“The Beatles from A to Zed”
By Peter Asher
272 pages, $27
Peter Asher is more than qualified to take us on a journey through the Beatles’ many songs and adventures.
He’s a longtime friend of the band, and in the late 1960s was a producer for the Beatles’ Apple label, signing such talents as James Taylor. He’s been producing stars ever since and recently hosted SiriusXM’s radio show about the Fab Four, “From Me to You.” Though hardcore Beatles fans won’t find much that’s terribly surprising about the band in Asher’s new book, “The Beatles from A to Zed,” the writer and producer excels at excavating details and connections that sparkle and entertain.
Adopting Asher’s alphabetical format, here are some delightful — and less-than-delightful — takeaways from Asher’s book. (Space limitations kept me from including the full alphabet.)
A: A is for Abbey Road Studios. It was originally known as EMI Recording Studios and was inaugurated by Sir Edward Elgar, England’s famous classical composer who wrote that school graduation grind, “Pomp and Circumstance.” A is also for allusions. In James Taylor’s song “Carolina in My Mind, he mentions “the holy host of others standing around me.” That “holy host,” Asher reveals, is the Beatles. The title of Paul McCartney’s song “Queenie Eye” alludes to a Liverpool street game, but Asher, a well-off Londoner, has never heard of it. (One point for working-class Liverpool.)
Asher mentions the Beatles as a group and as solo artists, though by my count he seems to favor Paul. Perhaps this is because Paul dated Asher’s sister Jane, and for a time lived in the Asher home. There, Paul often regaled the family with one of the many Beatles songs that begins with A, “And I Love Her.” For John Lennon’s fans, there’s this goody: The title of John and Yoko Ono’s 1969 album, “Unfinished Music No. 2: Life with the Lions,” alludes to a British radio, then TV show that ran from 1950 to 1960 — “Life with the Lyons” — about an American family living in London during the war.
C: C is for covers. There are numerous covers of Beatles songs, well-known ones like Stevie Wonder’s “We Can Work It Out.” But did you know that Rufus Wainwright and Eddie Izzard covered John’s “Across the Universe,” or that the Count Basie Orchestra covered “All My Loving,” and Washington, D.C.’s, own Shirley Horn sang a version of “Yesterday”? That’s versatility for you. Asher alerts us that Bobby Rydell, a pompadoured teen idol known for such hits as “Wild One,” covered Asher’s own hit, “A World Without Love.” I don’t need to tell you which version is better, do I?
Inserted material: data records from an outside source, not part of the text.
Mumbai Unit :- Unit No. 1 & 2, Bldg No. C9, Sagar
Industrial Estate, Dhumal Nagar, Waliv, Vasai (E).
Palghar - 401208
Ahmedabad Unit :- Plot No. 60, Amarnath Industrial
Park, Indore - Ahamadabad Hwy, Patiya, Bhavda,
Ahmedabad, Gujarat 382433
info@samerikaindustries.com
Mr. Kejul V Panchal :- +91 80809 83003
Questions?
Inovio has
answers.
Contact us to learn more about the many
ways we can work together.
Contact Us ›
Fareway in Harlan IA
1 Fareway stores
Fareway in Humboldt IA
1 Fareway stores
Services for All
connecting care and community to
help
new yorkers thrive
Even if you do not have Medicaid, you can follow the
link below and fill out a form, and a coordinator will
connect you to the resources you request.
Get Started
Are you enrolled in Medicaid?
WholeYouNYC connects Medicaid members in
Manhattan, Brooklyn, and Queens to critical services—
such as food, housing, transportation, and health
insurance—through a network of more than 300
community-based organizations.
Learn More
G: G is for guitars. Asher loves the instrument, especially the 12-string. Guitars, of course, are made of wood, but different wood creates different sounds. To demonstrate, Asher suggests listening to Paul’s “Blackbird,” played on a Martin D-28 and then “Yesterday,” played on an Epiphone Texan. G is also for graphic novel, such as the one bassist and Beatles Hamburg buddy Klaus Voormann wrote and illustrated. His “Birth of an Icon, Revolver 50,” tells the story of that album’s famous cover.
H: H is for Hobbits, something the Beatles considered playing in a film that was, thankfully, never made, and also for harpsichord (which George Martin played in “Fixing a Hole”), an instrument that has only one volume level no matter how hard or soft its keys are pressed. But H is also for “huh?” — as when Asher asserts that John “really makes [“Baby’s in Black”] rock.” The song is in waltz time. Could Asher have meant “sway”?
R: R is for redundancy. Evidently, both John and George Harrison wrote songs with nearly the same title: “Out the Blue” (John’s ballad about Yoko) and “Out of the Blue” (George’s long instrumental jam that lasts “the right amount of time to make a martini or whatever you fancy as you listen to it”).
S: S is for style, which is important in any book. Sometimes, Asher’s is off-putting. Too many of his statements begin with “maybe” or caveats that he is just “guessing” about something. Sure, Asher is not a Beatles “scholar” and his book is a casual recollection of his time with the band, but why must he use this twee self-deprecating tone when we know he knows what he’s talking about?
T: T is for titles. Asher delights in sourcing numerous titles of Beatles songs and albums, both group and solo efforts. The title “Eight Days a Week,” for example (a song John never liked much, Asher confirms), has long been linked to Ringo Starr, but Asher says it may “have come through an overworked chauffeur to whom John was talking to who said that he had been working too hard.” Ideally, Asher could verify this tale. Instead, he frustratingly shrugs his shoulders: “Who knows?”
W: W is for who cares, which is quite different from who knows. Each reader will decide which of Asher’s revelations belongs in which category. In the meantime, I’m still ruminating over Asher’s comment about the mysterious fire in “Norwegian Wood.” Everyone seems to insert themselves into that song’s provenance. Paul remembers that Asher’s room was “done out in wood,” but Asher writes “I am certainly very proud if I or my room even made a contribution [to the song], but I cannot honestly remember ever doing out my room in wood.” To suggest that Asher try to dishonestly remember would be unladylike, so I’ll let the letter X, as in exit, be the last word.